Talia and Kylie asked, "How about Charro? She was Xavier Cugat's wife." Darby pointed out that Charro had gotten her 10-year marriage to Xavier Cugat annulled, and then asked to have the 10 years removed from her age on the grounds that those ten years didn't exist and so shouldn't be added to her age. Someone else said that she's still going, that she's a very good flamenco dancer.

"Tiny Tim, for thirty years, has been doing his 'Tiptoe throught the Tulips' song. He's stuck, a creation of the Flyer's Mind. It's the Flyer's Mind that tells us what's going to be popular.

"Tom Cruise is someone who has no presence." He imitated him talking to Gene Hackman, with a lisp, devoid of personality. "Gene Hackman has presence. Somebody who really has presence is Powers Booth, but he did the T.V. movie about Jim Jones, and he's dropped out of sight." Someone mentioned that he had also recently appeared as a villain, and was very good, in another movie no one had seen.

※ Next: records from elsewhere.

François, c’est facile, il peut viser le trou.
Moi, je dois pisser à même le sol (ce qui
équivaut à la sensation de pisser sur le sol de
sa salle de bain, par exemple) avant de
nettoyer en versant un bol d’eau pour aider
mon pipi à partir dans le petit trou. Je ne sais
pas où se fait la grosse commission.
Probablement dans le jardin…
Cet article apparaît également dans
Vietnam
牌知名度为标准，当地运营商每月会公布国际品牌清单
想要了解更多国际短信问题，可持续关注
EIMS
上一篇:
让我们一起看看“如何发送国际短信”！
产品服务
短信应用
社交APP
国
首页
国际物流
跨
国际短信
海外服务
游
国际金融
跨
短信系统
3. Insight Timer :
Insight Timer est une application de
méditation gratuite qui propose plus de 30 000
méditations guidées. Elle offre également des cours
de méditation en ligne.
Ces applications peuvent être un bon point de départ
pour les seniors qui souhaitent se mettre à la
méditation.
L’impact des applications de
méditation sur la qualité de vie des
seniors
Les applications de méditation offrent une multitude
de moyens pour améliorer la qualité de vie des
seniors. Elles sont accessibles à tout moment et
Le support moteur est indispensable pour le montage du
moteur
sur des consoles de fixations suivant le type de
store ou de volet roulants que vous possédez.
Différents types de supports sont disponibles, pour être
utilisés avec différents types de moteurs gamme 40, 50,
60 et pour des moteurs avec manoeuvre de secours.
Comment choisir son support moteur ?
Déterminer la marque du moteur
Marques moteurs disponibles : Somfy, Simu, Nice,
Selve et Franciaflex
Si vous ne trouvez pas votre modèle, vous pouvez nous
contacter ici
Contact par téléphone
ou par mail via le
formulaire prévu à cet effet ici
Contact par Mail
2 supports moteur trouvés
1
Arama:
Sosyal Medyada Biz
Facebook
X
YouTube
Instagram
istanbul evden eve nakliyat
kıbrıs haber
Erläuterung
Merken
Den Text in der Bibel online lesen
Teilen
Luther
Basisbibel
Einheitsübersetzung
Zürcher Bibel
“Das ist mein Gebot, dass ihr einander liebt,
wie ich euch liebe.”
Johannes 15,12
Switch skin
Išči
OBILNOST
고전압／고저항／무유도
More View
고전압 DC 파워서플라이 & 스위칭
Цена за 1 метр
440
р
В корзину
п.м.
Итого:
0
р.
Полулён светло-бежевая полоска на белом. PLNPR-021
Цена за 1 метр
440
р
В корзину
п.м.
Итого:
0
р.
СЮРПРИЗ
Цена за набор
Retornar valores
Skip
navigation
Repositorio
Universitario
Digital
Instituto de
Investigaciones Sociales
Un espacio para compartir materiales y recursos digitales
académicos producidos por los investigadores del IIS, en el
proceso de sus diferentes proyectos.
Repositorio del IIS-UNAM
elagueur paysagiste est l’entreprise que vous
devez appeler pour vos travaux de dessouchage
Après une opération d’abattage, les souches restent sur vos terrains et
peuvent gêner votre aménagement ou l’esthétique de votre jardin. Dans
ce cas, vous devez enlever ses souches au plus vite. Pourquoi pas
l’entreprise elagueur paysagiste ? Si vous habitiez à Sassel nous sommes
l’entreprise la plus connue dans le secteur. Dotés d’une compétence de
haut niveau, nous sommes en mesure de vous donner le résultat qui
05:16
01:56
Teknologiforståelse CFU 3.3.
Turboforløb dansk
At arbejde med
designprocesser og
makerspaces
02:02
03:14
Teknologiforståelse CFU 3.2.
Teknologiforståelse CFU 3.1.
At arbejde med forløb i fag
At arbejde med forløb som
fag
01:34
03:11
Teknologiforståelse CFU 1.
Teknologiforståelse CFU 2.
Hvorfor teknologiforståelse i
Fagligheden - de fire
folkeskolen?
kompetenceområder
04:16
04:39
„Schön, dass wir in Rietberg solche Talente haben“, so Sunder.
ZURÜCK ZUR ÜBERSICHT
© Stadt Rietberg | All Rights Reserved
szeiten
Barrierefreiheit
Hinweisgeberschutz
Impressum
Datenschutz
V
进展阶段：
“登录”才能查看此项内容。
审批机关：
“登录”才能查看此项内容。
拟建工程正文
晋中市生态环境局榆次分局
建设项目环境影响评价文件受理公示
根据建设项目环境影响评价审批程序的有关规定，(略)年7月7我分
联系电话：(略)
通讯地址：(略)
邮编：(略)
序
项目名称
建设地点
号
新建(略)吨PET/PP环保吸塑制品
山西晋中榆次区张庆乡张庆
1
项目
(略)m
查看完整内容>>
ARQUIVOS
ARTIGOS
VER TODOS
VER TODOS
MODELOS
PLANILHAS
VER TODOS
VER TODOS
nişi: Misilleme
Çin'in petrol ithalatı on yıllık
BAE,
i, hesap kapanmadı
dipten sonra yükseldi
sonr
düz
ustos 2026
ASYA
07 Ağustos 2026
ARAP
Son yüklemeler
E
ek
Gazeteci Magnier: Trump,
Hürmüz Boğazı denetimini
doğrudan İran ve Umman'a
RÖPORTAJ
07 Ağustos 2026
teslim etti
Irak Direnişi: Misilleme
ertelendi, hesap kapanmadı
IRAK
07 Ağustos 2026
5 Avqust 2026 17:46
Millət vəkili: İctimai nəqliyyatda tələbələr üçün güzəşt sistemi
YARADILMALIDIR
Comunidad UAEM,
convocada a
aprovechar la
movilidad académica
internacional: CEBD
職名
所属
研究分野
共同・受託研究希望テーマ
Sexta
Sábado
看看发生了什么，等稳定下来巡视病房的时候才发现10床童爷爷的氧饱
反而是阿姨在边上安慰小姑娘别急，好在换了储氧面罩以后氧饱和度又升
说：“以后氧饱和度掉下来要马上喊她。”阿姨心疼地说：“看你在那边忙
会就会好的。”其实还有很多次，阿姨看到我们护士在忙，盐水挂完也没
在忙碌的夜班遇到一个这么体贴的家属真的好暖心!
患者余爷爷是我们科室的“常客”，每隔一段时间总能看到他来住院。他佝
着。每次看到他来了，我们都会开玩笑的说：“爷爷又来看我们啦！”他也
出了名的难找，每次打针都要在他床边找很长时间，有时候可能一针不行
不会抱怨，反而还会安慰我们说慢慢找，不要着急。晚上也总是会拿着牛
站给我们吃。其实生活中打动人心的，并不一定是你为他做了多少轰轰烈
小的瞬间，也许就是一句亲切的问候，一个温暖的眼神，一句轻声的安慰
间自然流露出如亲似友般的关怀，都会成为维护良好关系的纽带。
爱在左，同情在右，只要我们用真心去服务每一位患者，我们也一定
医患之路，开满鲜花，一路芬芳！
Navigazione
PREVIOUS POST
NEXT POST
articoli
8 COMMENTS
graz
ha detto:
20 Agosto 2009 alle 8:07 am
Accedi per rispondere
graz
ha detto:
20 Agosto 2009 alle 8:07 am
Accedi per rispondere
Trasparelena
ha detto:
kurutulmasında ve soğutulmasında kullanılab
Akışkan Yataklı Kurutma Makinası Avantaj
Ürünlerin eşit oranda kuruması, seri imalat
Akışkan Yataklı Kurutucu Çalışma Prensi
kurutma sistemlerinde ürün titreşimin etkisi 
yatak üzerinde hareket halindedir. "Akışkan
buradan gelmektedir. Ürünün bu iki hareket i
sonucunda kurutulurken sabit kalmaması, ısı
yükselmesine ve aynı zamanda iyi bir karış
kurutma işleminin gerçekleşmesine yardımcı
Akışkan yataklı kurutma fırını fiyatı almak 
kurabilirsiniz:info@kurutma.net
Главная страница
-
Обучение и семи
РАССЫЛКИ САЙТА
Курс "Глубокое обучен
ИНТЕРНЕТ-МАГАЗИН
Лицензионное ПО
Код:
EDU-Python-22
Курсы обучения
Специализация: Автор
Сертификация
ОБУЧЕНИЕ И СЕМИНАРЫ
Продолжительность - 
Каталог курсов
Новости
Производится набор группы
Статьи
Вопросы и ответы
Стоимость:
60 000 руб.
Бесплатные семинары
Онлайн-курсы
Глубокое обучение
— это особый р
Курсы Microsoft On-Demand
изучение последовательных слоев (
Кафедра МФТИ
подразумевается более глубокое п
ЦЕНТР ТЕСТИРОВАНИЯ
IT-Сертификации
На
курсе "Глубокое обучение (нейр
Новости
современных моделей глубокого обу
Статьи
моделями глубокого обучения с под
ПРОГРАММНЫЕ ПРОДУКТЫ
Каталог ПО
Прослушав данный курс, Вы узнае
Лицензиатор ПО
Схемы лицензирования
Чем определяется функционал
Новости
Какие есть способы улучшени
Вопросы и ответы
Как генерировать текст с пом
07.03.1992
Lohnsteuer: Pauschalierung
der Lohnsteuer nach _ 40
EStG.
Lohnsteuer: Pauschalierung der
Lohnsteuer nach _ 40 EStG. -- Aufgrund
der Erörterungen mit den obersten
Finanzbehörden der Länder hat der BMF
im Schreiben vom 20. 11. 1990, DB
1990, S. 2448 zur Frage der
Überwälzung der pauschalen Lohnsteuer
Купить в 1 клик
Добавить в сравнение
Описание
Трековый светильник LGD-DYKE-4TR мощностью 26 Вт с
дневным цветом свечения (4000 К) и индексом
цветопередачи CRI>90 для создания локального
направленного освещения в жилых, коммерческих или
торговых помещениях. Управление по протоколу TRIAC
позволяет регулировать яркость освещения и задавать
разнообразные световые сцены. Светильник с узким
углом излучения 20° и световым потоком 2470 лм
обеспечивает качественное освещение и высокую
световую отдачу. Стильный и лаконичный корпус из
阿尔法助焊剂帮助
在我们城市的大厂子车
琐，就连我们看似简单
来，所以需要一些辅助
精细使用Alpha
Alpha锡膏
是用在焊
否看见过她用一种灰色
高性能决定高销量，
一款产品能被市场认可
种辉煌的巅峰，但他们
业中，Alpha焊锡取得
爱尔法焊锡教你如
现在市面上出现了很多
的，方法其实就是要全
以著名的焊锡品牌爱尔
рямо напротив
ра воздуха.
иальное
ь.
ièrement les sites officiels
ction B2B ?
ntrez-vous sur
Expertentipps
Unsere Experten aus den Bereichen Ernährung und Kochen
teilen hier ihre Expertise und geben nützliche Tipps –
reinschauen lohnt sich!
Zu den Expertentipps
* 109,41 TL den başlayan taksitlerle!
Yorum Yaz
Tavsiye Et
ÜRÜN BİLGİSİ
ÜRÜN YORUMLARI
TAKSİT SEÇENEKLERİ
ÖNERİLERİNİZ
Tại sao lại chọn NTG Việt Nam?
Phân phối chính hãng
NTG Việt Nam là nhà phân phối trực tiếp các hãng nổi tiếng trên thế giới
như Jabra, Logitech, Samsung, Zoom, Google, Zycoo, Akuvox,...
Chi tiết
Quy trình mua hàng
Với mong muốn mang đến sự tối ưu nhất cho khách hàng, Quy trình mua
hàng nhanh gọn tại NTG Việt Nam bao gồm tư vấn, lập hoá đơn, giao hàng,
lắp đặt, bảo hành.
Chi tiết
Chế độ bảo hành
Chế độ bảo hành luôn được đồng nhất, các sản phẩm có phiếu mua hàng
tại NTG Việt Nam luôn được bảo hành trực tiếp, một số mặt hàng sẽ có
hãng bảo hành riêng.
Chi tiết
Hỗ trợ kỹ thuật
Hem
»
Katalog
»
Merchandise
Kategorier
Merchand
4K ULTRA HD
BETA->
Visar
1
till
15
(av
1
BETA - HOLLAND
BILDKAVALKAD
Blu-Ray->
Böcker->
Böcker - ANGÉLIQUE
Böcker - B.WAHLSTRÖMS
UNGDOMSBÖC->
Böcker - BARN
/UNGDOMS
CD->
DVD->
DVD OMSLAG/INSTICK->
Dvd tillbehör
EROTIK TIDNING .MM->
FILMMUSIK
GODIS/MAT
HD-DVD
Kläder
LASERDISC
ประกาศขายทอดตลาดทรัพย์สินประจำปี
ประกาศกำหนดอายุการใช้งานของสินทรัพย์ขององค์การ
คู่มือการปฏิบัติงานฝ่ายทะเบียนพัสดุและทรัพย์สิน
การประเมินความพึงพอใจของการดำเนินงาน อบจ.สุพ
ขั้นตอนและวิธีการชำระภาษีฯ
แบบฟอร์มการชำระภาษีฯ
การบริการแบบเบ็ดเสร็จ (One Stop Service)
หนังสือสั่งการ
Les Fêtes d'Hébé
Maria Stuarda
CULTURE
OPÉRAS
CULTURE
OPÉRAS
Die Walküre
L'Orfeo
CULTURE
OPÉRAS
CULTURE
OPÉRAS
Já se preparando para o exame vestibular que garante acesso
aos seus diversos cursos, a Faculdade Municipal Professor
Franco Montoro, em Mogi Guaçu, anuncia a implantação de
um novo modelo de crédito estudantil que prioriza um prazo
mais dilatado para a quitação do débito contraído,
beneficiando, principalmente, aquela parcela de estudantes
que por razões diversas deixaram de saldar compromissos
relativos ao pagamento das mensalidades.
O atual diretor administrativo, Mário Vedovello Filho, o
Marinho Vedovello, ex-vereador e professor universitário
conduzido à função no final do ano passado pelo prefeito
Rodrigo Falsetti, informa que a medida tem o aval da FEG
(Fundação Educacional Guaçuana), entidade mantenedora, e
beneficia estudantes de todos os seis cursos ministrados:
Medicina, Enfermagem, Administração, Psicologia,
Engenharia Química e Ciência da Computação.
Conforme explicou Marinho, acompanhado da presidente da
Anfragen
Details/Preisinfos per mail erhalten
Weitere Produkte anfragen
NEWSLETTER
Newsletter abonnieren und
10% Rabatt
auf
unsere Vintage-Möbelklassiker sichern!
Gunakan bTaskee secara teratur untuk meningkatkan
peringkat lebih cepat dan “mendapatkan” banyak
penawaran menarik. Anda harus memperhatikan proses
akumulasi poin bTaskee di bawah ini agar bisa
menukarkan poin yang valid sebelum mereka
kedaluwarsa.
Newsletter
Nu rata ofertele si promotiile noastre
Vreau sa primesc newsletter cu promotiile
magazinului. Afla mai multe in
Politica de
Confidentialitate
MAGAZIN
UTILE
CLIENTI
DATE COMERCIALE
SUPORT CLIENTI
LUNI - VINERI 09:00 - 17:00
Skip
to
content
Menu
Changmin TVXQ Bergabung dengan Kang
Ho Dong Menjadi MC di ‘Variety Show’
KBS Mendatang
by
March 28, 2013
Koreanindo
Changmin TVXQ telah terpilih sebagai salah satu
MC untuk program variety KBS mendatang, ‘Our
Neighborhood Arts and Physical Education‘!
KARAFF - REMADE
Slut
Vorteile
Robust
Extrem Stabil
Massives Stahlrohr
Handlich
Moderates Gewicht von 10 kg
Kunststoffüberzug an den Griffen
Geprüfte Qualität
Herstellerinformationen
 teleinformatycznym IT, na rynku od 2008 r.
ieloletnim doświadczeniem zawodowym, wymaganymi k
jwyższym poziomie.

"I saw the filming of . . ." Lorenzo interrupted him and told him it had been on T.V. the night before-- "A Walk in the Spring Rain," with Ingrid Bergman and Anthony Quinn playing middle aged lovers. Castaneda had seen the filming, or people leaving, saying it was the best thing they'd ever seen.

"I thought it was going to be something special but it turned out to be a joke. Anthony Quinn? What were they thinking? The producer, fortunately, was no dummy and he tested it out in the Valley--showed it at a sneak preview in Tarzana or something. He wasn't dumb enough to show it in Westwood. And people were laughing at Anthony Quinn in these love scenes. So they never released the film.

"Ingrid Bergman was this huge, huge Swedish actress. Of course, anyone bigger than me is large in my opinion. She and Anthony Quinn are both these solid, massive characters. 'Love Story,' that silly movie by that Harvard professor," (Darby interjected "Erich Segal"), "that was shlocky, but at least people could like the characters in it, they were young. Here were these old, massive farts. How could you care about them?"